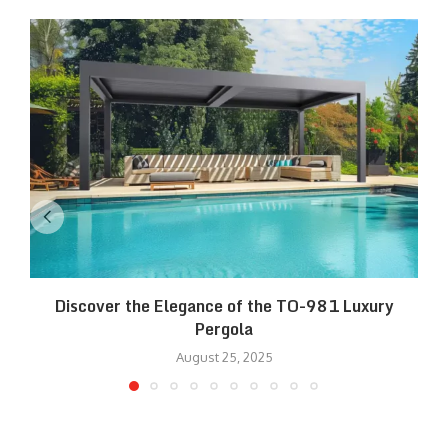
Discover the Elegance of the TO-981 Luxury
R
Pergola
August 25, 2025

▬▬▬

Work item.
Return the material exactly as given, apart from the pictures.

Answer area.
Discover the Elegance of the TO-981 Luxury
R
Pergola
August 25, 2025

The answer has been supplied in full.